The International Space Station orbits the Earth about every 90 minutes. However, capturing it as it transits in front of other objects requires meticulous planning and perfect timing. Germany-based photographer Mehmet Ergün caught the ISS as it transits the Sun, and shared his absolutely stunning photo with DIYP.
Mehmet is an astrophotographer born in Turkey but grew up mostly in Germany. He’s been interested in our universe since he was a child, and this interest evolved and let Mehmet to becoming an astrophotographer. He learned it all himself and from observing the sky in the countryside as a child, he came to getting his first telescope in 2010. This is when his passion for astrophotography was born, and he’s been keeping it alive ever since.

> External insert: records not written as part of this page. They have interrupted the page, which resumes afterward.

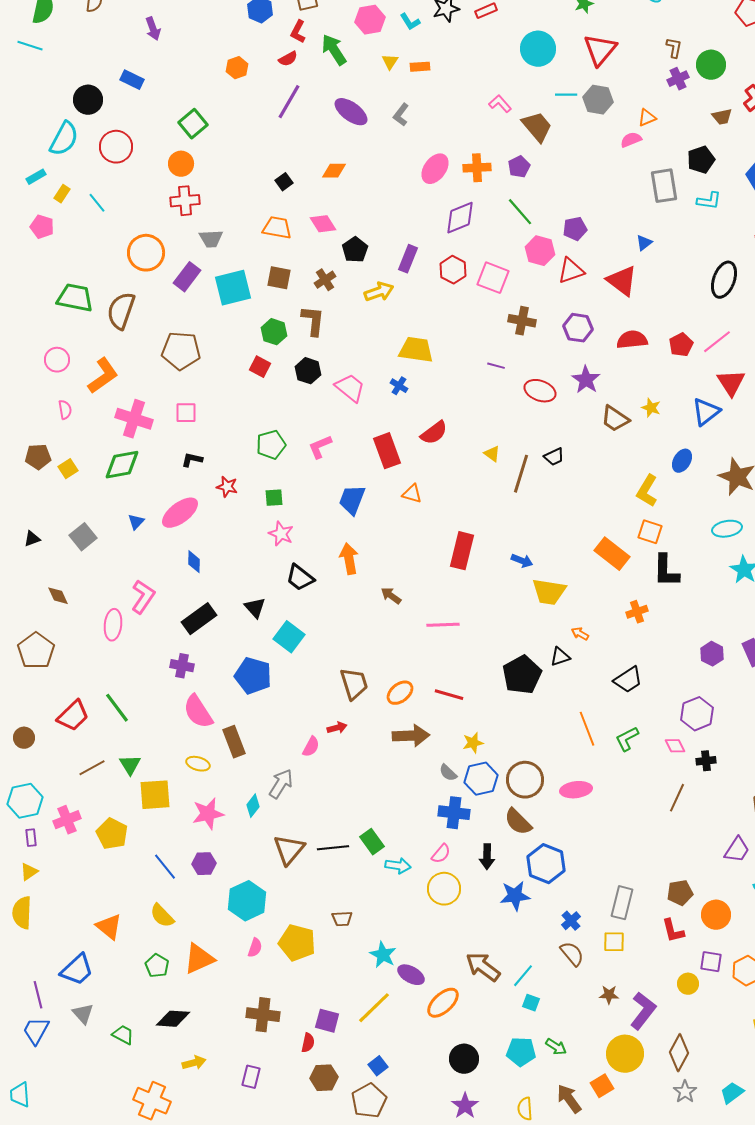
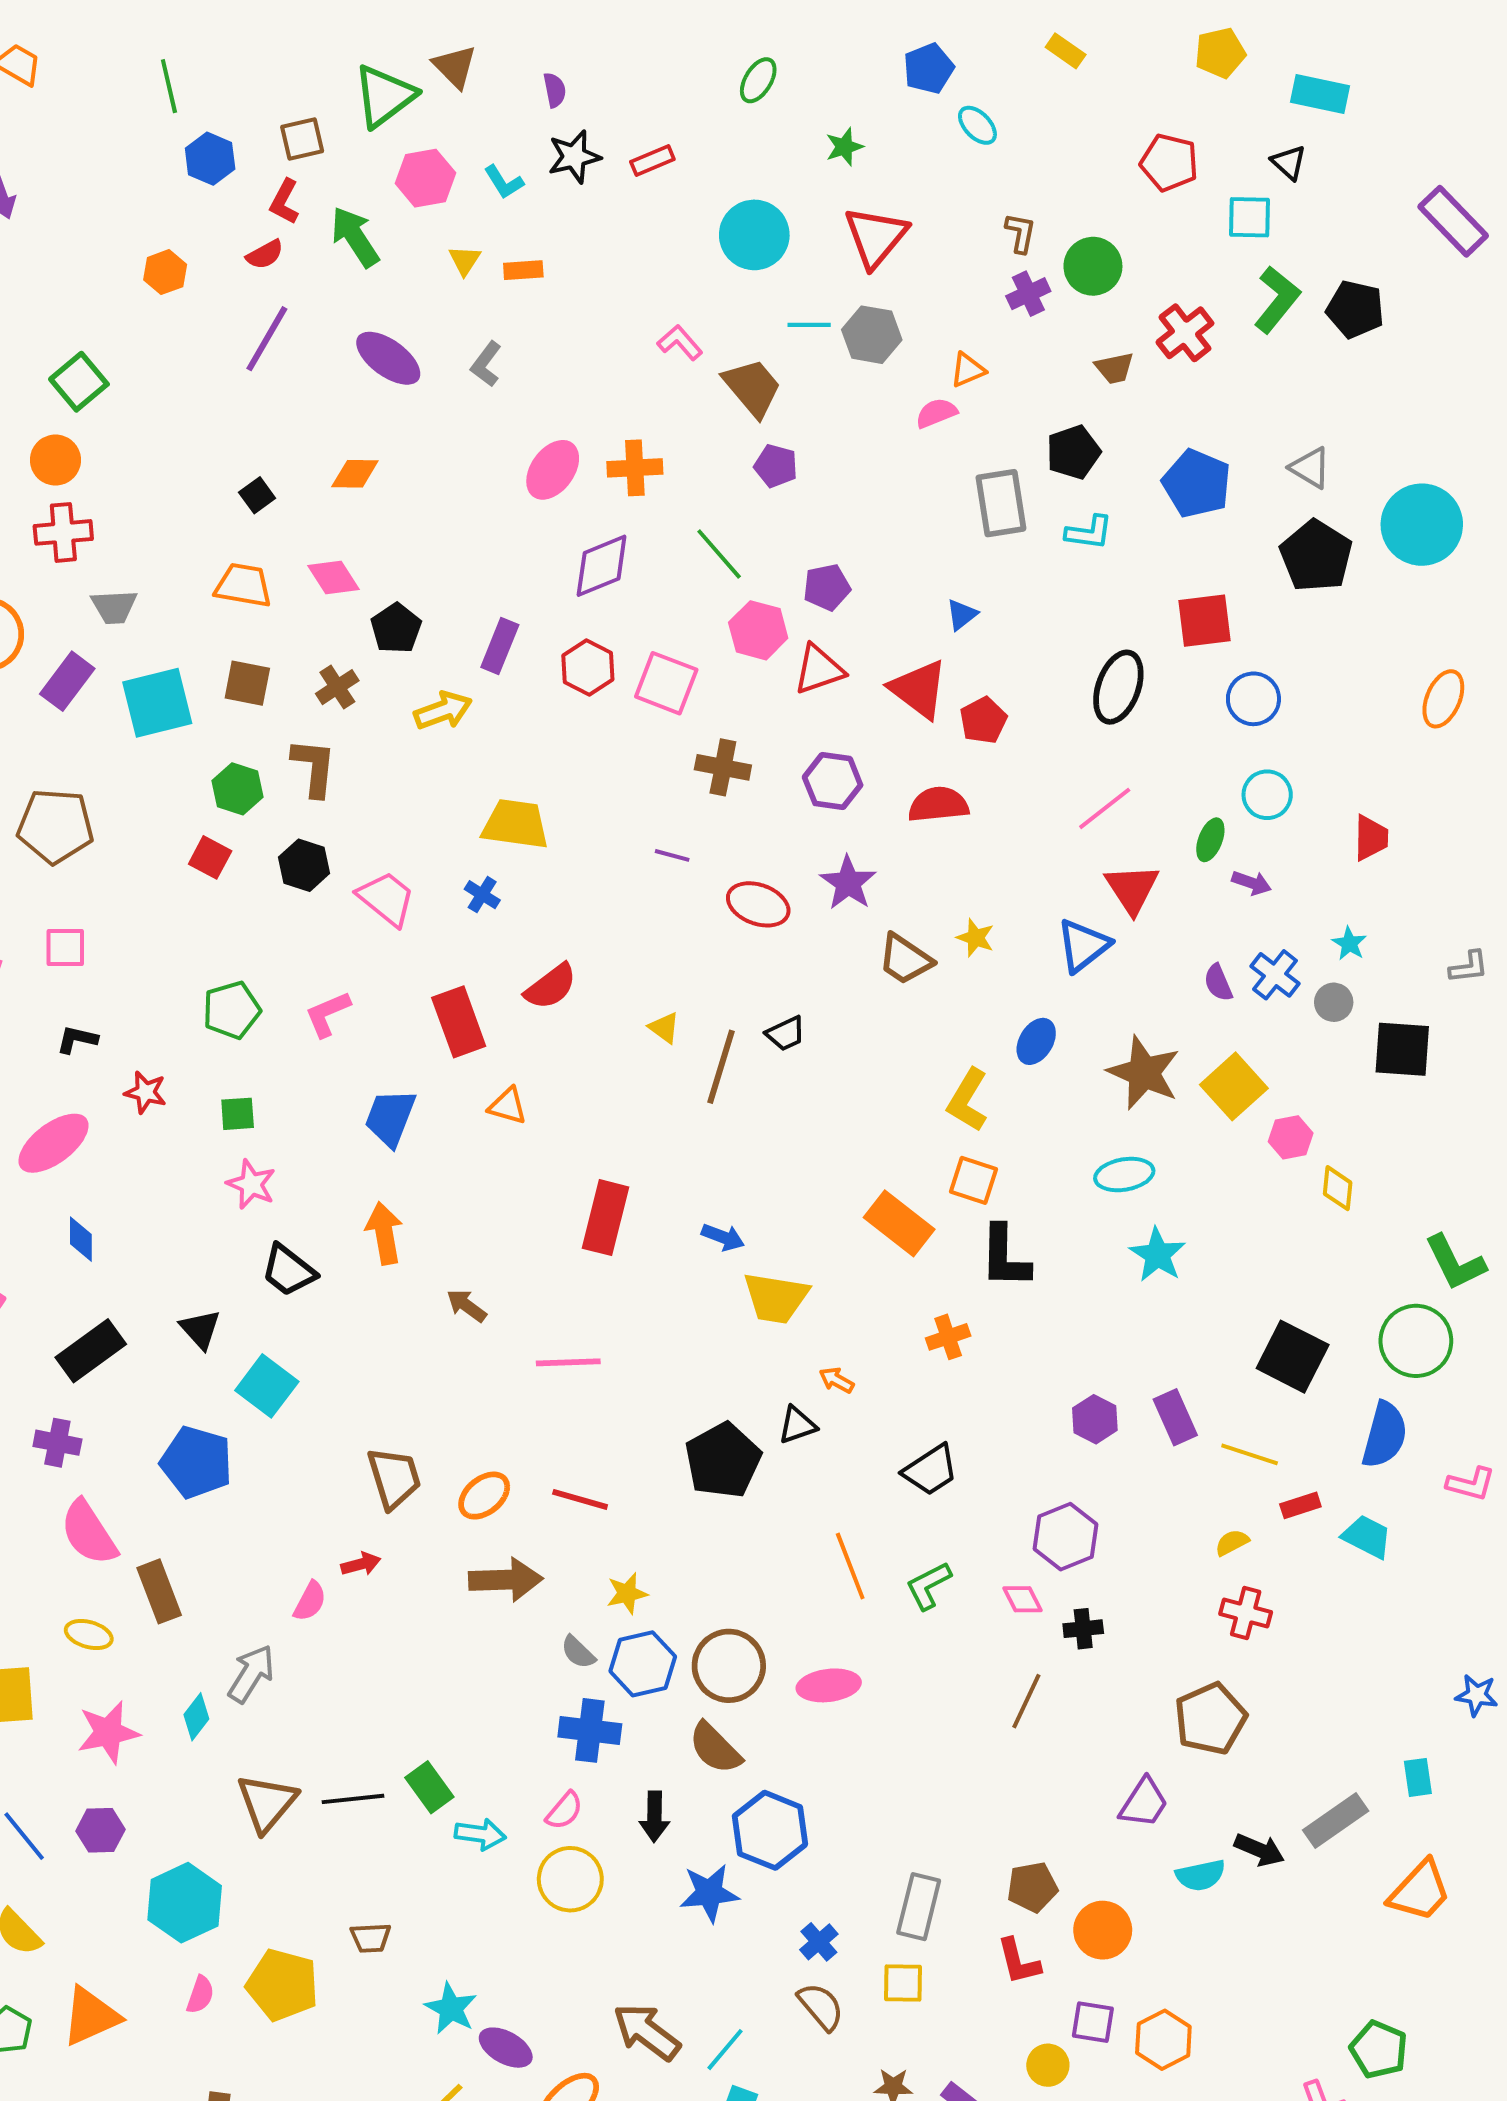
purple pentagon: (519, 167) -> (776, 466), moved, turned -30
red pentagon: (681, 345) -> (983, 720), moved

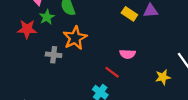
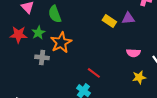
green star: (47, 17) -> (38, 33), moved
pink semicircle: (128, 54) -> (133, 53), moved

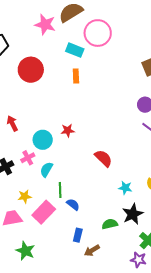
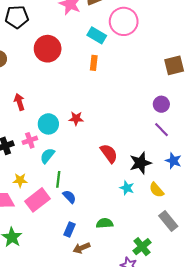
black star: (133, 214) -> (140, 163), moved

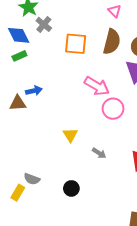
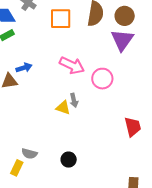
pink arrow: (97, 86) -> (72, 65), moved
yellow triangle: (70, 135) -> (63, 108), turned -35
gray arrow: (99, 153) -> (74, 100), moved, turned 48

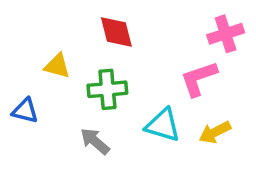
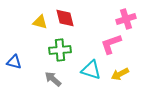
yellow triangle: (57, 66) -> (40, 22), moved

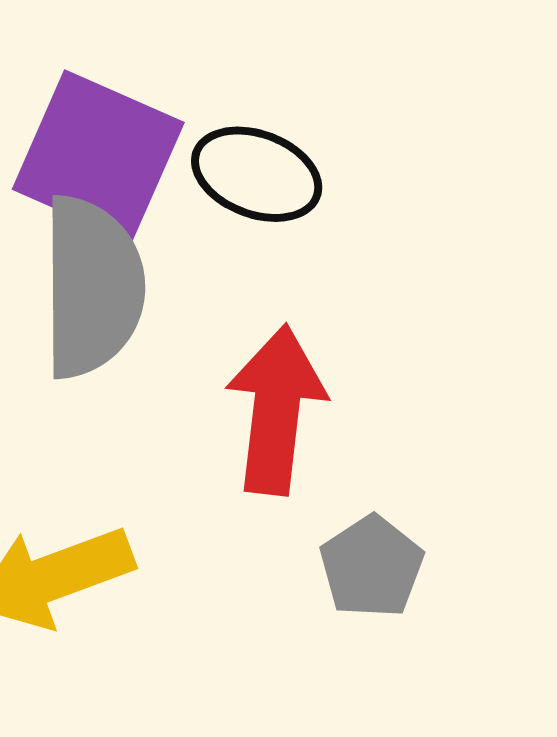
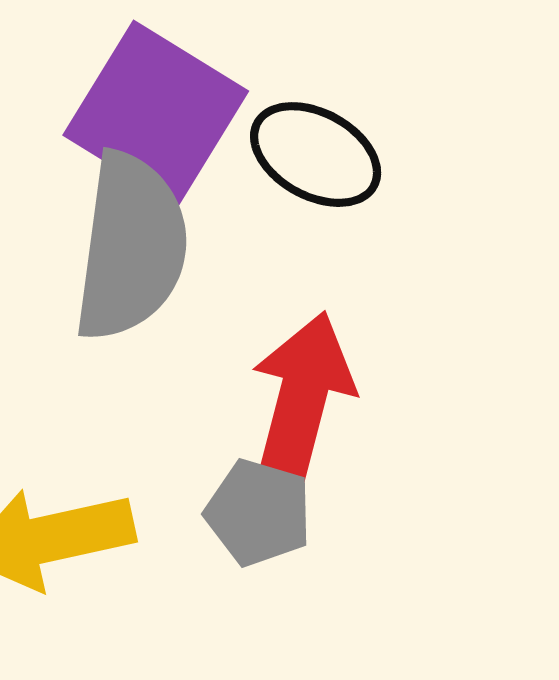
gray pentagon: (372, 567) -> (258, 513), moved, turned -30

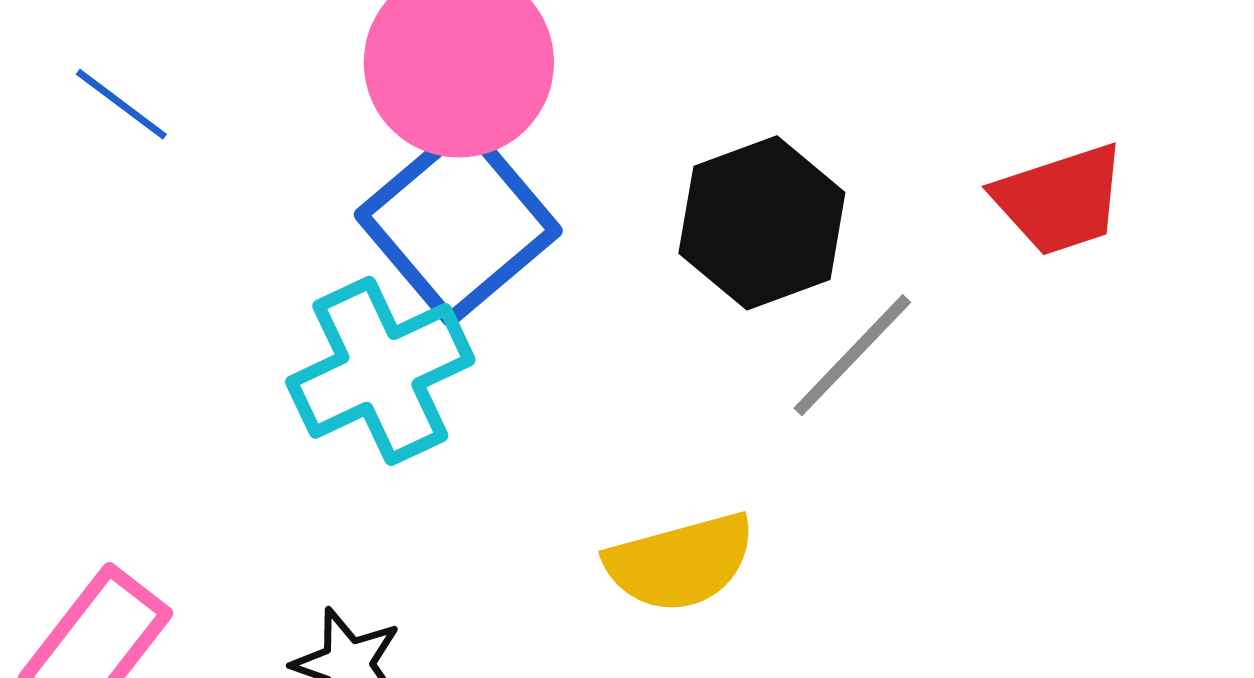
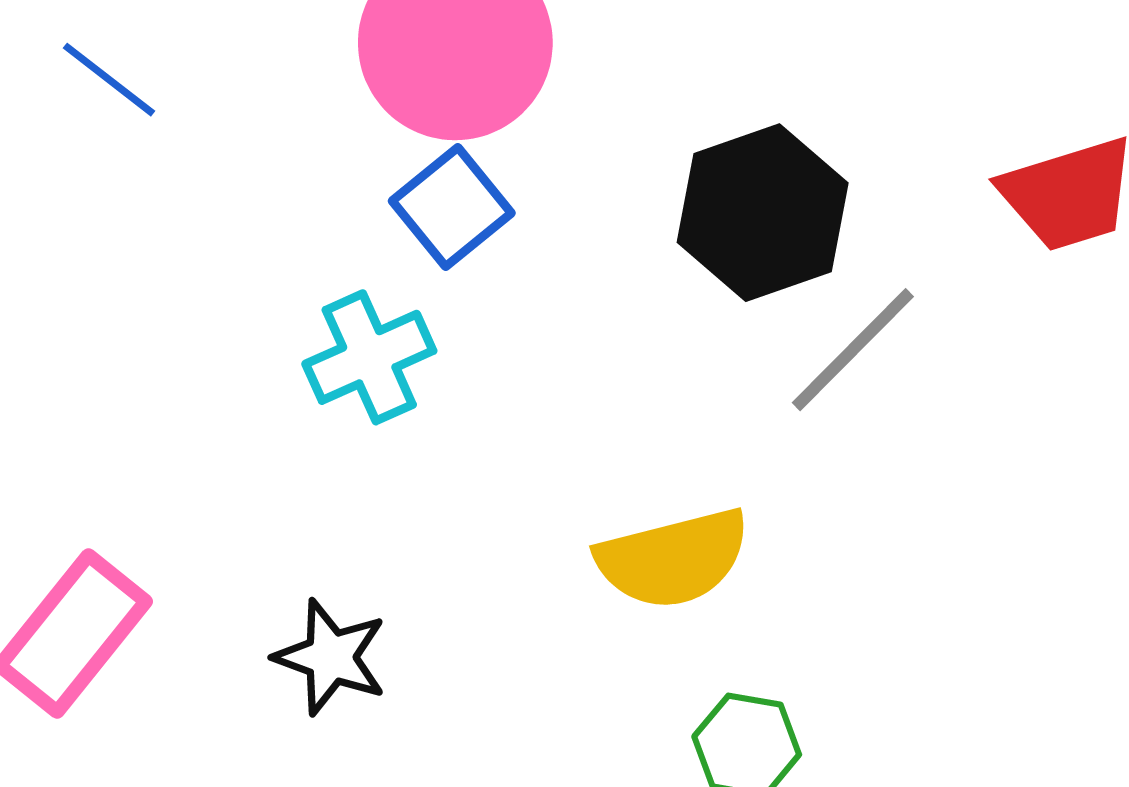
blue square: (458, 223) -> (452, 207), size x0.6
cyan cross: (380, 371) -> (369, 357), size x0.7

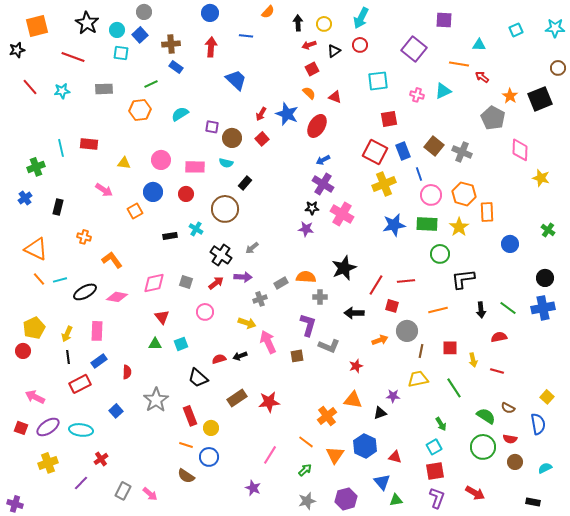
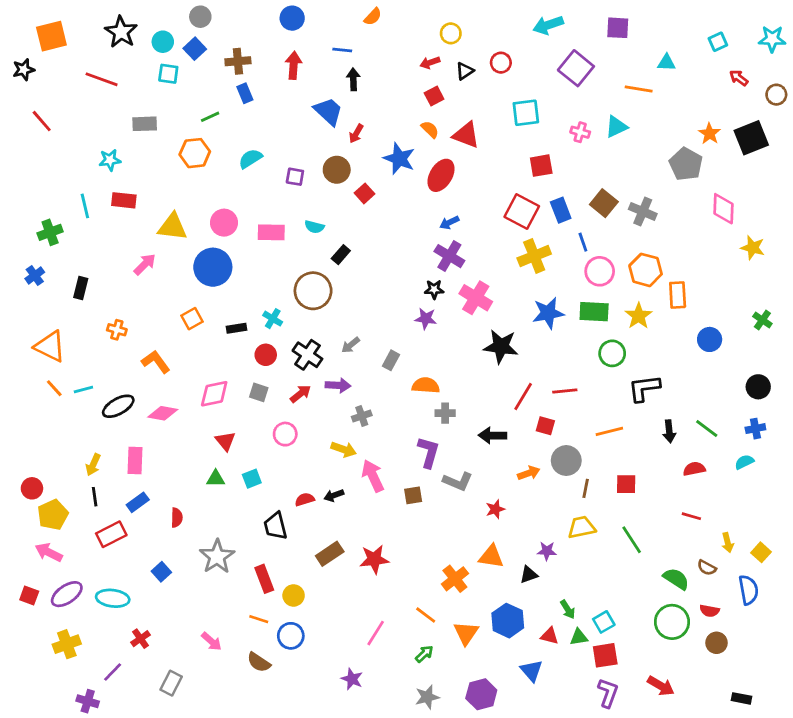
cyan arrow: (361, 18) -> (548, 25), moved, turned 45
black arrow: (298, 23) -> (353, 79), moved
blue rectangle: (176, 67) -> (245, 93), turned 32
red arrow: (482, 77) -> (739, 78), moved
cyan star: (62, 91) -> (110, 160), moved
red triangle: (335, 97) -> (466, 135), size x1.5
red arrow: (261, 114) -> (356, 134), moved
brown circle: (232, 138) -> (337, 170), moved
yellow triangle: (124, 163) -> (173, 227), size x1.6
pink arrow: (104, 190) -> (145, 264), turned -78
blue circle: (153, 192) -> (213, 267), size x1.4
red circle: (186, 194) -> (266, 355), moved
orange square: (135, 211) -> (192, 319), moved
black star: (344, 268) -> (501, 346), moved, turned 30
gray rectangle: (281, 283) -> (391, 360), moved, turned -32
blue cross: (543, 308) -> (755, 429), size x0.6
yellow pentagon: (34, 328) -> (53, 515), moved
yellow arrow: (473, 360) -> (728, 543), moved
black trapezoid: (198, 378) -> (275, 526), turned 35
green arrow: (441, 424) -> (568, 609), moved
cyan semicircle: (545, 468) -> (744, 462), moved
pink arrow: (150, 494) -> (211, 641), moved
green triangle: (396, 500) -> (579, 637), moved
purple cross: (15, 504) -> (88, 701), moved

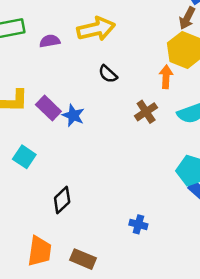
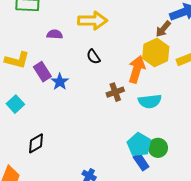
purple semicircle: (50, 41) -> (55, 34), moved
orange arrow: (166, 77) -> (137, 69), size x1.5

His passion, talent, and dedication brought Mehmet recognition in the astrophotography circles. His photo of the ISS transiting in front of the sun was proclaimed Astronomy Picture of the Day (APOD) for 4 May.
The end result is actually an HDR image of three photos combined together, all taken from the same location at nearly the same time. The first image is overexposed, showing the faint prominences seen across the top of the Sun. The second image is underexposed so it captures the complex texture of the Sun’s chromosphere. The third image is the toughest one to get. It shows the ISS as it shot across the Sun in a fraction of a second.
“Transiting the Sun is not very unusual for the ISS, which orbits the Earth about every 90 minutes,” APOD explains. “But getting one’s location, timing, and equipment just right for a great image is rare.” This is why Mehmet’s image is so special and recognition-worthy. And of course, it’s quite beautiful too!